It doesn’t matter how old an angler is, the sight of a bobber going under always brings excitement.
Watching children catch fish is even better. Bream have provided opportunities for these scenarios for generations untold. Methods and techniques are numerous and limited only by the imagination.
The term bream or brim is only one of the names for these little fighters. Some of the other popular names include but are not limited to: perch, shellcrackers, pumpkin seeds and sunfish. Whatever your family calls them, catching them is the fun part and eating them is even better.
The bream will be busy building beds, spawning, chasing each other and guarding fry for the next few weeks.
There are different subspecies but the two most correctly identified are the bluegill and the red-ear. There are some commercially-available breeds used for stocking ponds and lakes. The copper nosed bluegill is one of the commercials that reach huge sizes.
A bream weighing one pound is a trophy specimen. The copper nose, in managed waters, reaches two pounds. An old bream expert told me once “If bream grew to 5-6 pounds, saltwater tackle would be needed to land them.”

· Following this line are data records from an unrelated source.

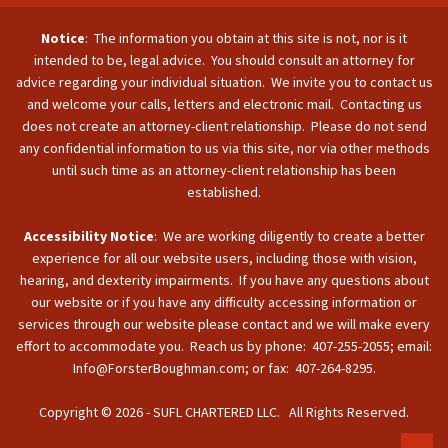
Notice
: The information you obtain at this site is not, nor is it
intended to be, legal advice. You should consult an attorney for
advice regarding your individual situation. We invite you to contact us
and welcome your calls, letters and electronic mail. Contacting us
does not create an attorney-client relationship. Please do not send
any confidential information to us via this site, nor via other methods
until such time as an attorney-client relationship has been
established.
Accessibility Notice
: We are working diligently to create a better
experience for all our website users, including those with vision,
hearing, and dexterity impairments. If you have any questions about
our website or if you have any difficulty accessing information or
services through our website please contact and we will make every
effort to accommodate you. Reach us by phone: 407-255-2055; email:
Info@ForsterBoughman.com; or fax: 407-264-8295.
Copyright © 2026 - SUFL CHARTERED LLC. All Rights Reserved.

Humor was his goal, but ounce for ounce bream are ferocious fighters and awesome sport on light gear. An ultralight spinning outfit with 4-pound test monofilament will provide the most fun. The kid with the Snoopy rig will argue that last statement.
Cane poles are all that’s required, but the telescopic rods are really popular for the bream enthusiasts. Fly fishing is also an exciting way to catch “bull” bream during the bedding days of April. The bream will smack a well-placed, tiny surface fly.
A number 6 hook baited with virtually anything will get bites. Crickets, meal worms and worms are the most popular for bait. Bread, wasp larvae, catalpa worms and grasshoppers are all welcome. Keep in mind, separating your bait from your hook is quick work for bream, and bites are almost instant in an active spawning area.
Look for shallow, sandy areas with the tell-tale craters the fish build for nests. These beds do not necessarily have to be near the bank. Red-ear are known for bedding a little deeper, and a typical red-ear will be bigger than bluegills which adds to the fish fry. An afternoon will usually be plenty of time to hit several different spawning locations.
The larger fish always seem to bite first and when the size starts to decline, move on to the next bedding area.
Fry them whole or filets if the fish are big enough. Baked or grilled is also a delicious method. The meat has a light, sweet flavor and will most likely have you planning another bream trip soon.